If a line below contains the string "الإسلامي", return that line.

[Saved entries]
..........

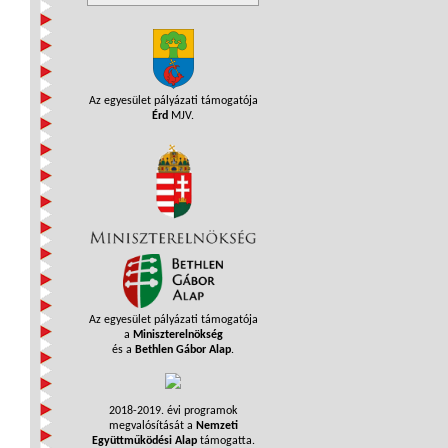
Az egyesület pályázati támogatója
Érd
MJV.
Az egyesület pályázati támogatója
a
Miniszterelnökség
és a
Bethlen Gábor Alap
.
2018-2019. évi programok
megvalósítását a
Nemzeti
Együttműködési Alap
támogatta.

..........

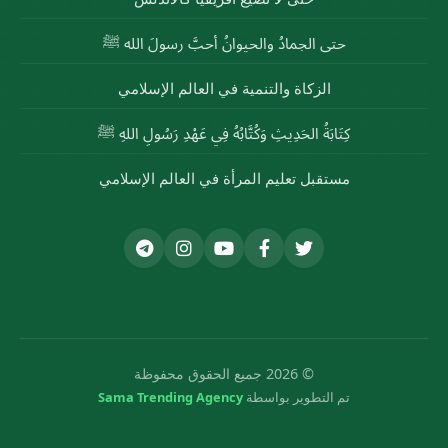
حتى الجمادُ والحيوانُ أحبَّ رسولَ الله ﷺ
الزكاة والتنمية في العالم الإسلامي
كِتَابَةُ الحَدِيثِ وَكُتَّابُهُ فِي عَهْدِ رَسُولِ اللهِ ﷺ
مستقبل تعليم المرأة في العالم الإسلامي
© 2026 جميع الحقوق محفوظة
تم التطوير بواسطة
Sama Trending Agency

..........

# Written answer
الزكاة والتنمية في العالم الإسلامي
مستقبل تعليم المرأة في العالم الإسلامي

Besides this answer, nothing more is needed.